DATA PROVIDED START

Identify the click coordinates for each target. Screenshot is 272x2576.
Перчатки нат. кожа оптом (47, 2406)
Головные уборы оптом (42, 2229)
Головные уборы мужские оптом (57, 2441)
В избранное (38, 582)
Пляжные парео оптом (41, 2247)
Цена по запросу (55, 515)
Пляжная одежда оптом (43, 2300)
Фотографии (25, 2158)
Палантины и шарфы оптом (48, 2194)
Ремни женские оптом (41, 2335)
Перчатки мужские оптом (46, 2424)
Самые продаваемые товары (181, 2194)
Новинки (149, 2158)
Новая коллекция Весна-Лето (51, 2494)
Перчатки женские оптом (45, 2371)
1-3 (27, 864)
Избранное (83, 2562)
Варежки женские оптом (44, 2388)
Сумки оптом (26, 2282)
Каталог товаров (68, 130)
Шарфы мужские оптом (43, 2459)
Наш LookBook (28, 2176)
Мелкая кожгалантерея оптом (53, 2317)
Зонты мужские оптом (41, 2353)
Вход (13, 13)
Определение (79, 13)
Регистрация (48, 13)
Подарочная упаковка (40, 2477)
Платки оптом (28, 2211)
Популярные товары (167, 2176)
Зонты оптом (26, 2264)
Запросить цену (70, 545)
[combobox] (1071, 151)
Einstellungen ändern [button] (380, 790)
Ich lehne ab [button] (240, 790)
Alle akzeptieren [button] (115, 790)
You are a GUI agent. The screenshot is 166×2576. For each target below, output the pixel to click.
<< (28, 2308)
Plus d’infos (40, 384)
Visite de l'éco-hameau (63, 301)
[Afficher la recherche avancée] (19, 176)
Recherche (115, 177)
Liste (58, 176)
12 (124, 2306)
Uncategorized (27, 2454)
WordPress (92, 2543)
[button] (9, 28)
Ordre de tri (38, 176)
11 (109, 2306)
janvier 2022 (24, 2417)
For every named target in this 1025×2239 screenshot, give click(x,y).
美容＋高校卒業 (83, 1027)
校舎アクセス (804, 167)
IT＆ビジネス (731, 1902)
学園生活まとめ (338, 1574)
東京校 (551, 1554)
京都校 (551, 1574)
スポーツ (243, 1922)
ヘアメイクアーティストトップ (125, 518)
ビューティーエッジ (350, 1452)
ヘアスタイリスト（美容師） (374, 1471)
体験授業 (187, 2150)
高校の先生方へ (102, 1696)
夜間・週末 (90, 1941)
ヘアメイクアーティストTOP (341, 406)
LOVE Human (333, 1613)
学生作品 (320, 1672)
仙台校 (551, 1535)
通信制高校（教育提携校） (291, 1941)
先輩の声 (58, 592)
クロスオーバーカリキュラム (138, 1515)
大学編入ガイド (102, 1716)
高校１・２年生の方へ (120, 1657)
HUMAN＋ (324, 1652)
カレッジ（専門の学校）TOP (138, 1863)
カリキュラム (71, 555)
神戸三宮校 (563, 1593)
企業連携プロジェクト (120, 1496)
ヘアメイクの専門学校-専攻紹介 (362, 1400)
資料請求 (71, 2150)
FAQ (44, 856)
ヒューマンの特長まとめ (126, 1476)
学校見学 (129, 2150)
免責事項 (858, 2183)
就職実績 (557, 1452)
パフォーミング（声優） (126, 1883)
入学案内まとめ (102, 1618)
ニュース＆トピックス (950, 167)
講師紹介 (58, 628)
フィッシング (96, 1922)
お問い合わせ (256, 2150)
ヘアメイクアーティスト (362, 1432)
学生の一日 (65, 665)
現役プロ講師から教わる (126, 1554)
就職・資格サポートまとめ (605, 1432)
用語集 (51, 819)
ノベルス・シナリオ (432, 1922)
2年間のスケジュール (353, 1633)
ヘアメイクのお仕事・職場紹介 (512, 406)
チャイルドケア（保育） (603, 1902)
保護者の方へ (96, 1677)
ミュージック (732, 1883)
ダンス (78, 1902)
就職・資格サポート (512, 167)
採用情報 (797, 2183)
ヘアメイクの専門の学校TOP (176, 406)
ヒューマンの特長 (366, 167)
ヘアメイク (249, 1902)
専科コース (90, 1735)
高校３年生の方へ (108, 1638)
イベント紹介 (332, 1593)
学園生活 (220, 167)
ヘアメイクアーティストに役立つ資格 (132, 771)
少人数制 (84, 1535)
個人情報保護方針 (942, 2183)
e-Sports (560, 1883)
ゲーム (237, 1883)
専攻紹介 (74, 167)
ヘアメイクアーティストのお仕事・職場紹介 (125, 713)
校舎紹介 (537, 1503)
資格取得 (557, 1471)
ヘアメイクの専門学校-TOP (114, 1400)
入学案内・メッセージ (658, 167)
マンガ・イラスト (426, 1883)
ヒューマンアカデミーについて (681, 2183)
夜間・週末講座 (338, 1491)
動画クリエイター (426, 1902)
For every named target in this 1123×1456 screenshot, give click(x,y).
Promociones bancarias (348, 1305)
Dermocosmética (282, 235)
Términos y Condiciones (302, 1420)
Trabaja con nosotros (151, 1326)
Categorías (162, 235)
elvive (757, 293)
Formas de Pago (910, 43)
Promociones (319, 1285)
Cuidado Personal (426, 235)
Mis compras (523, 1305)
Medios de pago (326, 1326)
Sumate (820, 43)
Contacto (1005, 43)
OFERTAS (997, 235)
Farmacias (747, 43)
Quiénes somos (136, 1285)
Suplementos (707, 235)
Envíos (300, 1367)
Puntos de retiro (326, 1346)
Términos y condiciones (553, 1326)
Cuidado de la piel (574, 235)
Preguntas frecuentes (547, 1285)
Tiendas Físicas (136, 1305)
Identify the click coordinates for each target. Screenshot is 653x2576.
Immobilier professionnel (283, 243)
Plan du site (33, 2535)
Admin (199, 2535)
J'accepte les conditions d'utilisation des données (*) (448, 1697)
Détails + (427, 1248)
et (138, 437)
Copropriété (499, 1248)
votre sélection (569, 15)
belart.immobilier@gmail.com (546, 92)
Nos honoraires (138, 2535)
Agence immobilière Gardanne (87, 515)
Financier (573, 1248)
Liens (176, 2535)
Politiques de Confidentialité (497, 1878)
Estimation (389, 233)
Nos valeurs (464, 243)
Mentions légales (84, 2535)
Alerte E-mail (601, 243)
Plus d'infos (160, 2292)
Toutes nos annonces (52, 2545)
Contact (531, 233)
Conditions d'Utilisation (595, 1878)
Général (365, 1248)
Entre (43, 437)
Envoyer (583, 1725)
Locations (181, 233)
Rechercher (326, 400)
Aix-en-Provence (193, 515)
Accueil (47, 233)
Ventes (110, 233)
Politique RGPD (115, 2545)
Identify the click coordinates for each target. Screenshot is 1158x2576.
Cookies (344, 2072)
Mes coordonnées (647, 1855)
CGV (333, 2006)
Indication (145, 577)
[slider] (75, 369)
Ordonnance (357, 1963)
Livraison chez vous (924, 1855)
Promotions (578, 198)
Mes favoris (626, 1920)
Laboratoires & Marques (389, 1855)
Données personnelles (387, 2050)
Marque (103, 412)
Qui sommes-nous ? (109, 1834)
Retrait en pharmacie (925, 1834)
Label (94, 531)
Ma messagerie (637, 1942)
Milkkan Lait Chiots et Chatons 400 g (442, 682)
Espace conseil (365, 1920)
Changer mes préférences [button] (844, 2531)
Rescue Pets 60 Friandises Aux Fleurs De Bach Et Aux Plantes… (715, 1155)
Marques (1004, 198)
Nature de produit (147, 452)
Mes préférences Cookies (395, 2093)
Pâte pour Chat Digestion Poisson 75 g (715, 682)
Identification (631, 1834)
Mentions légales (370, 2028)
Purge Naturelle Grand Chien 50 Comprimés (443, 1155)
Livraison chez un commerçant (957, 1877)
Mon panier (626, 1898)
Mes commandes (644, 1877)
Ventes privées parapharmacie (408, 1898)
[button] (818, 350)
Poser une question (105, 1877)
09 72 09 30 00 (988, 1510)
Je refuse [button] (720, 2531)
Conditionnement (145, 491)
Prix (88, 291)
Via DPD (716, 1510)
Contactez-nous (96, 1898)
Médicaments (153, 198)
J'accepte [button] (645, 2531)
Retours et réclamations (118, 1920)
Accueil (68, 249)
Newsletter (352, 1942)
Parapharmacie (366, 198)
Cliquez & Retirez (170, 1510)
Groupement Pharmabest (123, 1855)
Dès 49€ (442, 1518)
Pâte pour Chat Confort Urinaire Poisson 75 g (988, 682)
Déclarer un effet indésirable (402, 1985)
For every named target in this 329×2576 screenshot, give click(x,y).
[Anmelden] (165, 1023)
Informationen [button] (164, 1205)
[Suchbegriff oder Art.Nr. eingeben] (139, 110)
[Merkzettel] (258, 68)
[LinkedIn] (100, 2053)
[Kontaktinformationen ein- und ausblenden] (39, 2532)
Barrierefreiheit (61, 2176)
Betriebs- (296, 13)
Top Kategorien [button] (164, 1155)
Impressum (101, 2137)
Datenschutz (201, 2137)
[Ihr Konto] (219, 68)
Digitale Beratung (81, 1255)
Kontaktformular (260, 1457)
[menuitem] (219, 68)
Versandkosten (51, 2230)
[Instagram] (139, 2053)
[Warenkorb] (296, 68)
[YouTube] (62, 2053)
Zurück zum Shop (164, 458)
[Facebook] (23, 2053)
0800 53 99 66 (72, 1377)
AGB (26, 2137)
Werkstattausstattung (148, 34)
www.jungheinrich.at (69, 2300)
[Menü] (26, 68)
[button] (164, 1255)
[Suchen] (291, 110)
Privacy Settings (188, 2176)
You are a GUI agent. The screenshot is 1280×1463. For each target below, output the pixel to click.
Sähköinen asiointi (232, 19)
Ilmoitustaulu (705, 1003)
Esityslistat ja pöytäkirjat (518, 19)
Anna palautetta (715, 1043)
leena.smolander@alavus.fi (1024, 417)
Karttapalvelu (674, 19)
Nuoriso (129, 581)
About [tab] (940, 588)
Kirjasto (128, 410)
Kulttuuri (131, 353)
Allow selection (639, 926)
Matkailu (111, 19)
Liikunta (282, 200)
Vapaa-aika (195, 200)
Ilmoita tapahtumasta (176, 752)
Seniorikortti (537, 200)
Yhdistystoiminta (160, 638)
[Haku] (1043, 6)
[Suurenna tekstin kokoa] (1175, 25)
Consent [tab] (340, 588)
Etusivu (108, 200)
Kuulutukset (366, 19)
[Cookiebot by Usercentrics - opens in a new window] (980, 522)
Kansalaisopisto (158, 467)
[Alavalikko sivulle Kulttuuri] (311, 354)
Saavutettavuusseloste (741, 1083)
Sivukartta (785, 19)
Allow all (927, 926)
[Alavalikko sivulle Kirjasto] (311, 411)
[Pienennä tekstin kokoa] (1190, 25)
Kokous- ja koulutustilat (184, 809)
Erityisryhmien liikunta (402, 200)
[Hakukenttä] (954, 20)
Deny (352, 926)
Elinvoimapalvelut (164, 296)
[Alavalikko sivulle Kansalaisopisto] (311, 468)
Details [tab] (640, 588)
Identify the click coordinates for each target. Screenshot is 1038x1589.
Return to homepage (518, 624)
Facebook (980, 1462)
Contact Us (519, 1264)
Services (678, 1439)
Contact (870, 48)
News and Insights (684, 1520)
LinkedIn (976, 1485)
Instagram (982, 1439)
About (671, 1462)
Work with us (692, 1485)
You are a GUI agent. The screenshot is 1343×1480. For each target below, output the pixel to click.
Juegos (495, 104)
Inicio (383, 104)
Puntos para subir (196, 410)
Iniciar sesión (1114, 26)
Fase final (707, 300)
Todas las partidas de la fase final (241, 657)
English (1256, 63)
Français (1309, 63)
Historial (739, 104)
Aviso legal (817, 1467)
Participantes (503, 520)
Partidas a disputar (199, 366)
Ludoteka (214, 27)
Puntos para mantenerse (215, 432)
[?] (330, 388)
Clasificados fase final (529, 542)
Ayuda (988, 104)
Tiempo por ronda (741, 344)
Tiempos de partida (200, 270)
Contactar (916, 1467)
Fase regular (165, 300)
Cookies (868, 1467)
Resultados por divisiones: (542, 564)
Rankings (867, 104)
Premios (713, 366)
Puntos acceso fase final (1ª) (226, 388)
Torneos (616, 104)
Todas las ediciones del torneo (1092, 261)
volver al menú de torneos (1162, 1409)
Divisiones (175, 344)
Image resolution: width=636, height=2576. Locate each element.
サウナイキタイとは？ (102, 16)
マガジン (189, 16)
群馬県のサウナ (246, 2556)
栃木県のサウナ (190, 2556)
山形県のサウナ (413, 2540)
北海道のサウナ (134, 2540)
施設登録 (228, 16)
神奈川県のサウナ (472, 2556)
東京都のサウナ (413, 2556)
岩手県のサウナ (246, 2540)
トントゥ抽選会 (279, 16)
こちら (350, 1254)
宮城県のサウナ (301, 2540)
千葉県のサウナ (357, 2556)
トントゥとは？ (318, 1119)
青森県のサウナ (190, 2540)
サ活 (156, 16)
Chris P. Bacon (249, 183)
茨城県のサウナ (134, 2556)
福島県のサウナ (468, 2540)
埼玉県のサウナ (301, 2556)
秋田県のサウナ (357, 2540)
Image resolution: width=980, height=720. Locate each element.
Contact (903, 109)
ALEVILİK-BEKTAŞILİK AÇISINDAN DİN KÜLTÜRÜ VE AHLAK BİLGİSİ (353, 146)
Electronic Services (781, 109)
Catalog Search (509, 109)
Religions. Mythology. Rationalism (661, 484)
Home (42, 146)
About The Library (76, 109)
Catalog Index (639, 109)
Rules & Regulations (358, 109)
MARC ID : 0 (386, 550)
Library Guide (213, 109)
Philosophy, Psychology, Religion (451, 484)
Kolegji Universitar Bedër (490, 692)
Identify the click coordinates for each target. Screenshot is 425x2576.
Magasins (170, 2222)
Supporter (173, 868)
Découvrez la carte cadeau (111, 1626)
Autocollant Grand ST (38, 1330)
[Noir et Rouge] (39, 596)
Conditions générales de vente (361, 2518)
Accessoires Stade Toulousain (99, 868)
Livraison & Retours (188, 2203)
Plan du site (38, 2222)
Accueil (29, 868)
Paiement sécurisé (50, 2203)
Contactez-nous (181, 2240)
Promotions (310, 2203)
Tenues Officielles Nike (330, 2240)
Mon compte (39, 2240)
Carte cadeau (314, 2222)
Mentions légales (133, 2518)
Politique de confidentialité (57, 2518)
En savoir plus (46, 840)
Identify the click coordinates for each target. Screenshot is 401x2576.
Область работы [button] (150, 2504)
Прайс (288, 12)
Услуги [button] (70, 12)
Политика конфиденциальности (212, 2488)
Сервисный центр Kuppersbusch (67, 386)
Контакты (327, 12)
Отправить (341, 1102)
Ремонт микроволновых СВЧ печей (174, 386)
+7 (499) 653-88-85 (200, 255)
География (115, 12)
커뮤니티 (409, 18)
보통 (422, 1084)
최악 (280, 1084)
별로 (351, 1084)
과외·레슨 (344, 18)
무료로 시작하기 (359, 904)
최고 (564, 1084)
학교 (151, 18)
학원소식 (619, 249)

DATA PROVIDED END

REQUIRED WORK:
Above are the entries. Copy exactly the part that opens with the line containing "Tiempo por ronda (741, 344)" and closes with the line containing "Accueil (29, 868)", and no more.

ANSWER SECTION:
Tiempo por ronda (741, 344)
Tiempos de partida (200, 270)
Contactar (916, 1467)
Fase regular (165, 300)
Cookies (868, 1467)
Resultados por divisiones: (542, 564)
Rankings (867, 104)
Premios (713, 366)
Puntos acceso fase final (1ª) (226, 388)
Torneos (616, 104)
Todas las ediciones del torneo (1092, 261)
volver al menú de torneos (1162, 1409)
Divisiones (175, 344)
Image resolution: width=636, height=2576. Locate each element.
サウナイキタイとは？ (102, 16)
マガジン (189, 16)
群馬県のサウナ (246, 2556)
栃木県のサウナ (190, 2556)
山形県のサウナ (413, 2540)
北海道のサウナ (134, 2540)
施設登録 (228, 16)
神奈川県のサウナ (472, 2556)
東京都のサウナ (413, 2556)
岩手県のサウナ (246, 2540)
トントゥ抽選会 (279, 16)
こちら (350, 1254)
宮城県のサウナ (301, 2540)
千葉県のサウナ (357, 2556)
トントゥとは？ (318, 1119)
青森県のサウナ (190, 2540)
サ活 (156, 16)
Chris P. Bacon (249, 183)
茨城県のサウナ (134, 2556)
福島県のサウナ (468, 2540)
埼玉県のサウナ (301, 2556)
秋田県のサウナ (357, 2540)
Image resolution: width=980, height=720. Locate each element.
Contact (903, 109)
ALEVILİK-BEKTAŞILİK AÇISINDAN DİN KÜLTÜRÜ VE AHLAK BİLGİSİ (353, 146)
Electronic Services (781, 109)
Catalog Search (509, 109)
Religions. Mythology. Rationalism (661, 484)
Home (42, 146)
About The Library (76, 109)
Catalog Index (639, 109)
Rules & Regulations (358, 109)
MARC ID : 0 (386, 550)
Library Guide (213, 109)
Philosophy, Psychology, Religion (451, 484)
Kolegji Universitar Bedër (490, 692)
Identify the click coordinates for each target. Screenshot is 425x2576.
Magasins (170, 2222)
Supporter (173, 868)
Découvrez la carte cadeau (111, 1626)
Autocollant Grand ST (38, 1330)
[Noir et Rouge] (39, 596)
Conditions générales de vente (361, 2518)
Accessoires Stade Toulousain (99, 868)
Livraison & Retours (188, 2203)
Plan du site (38, 2222)
Accueil (29, 868)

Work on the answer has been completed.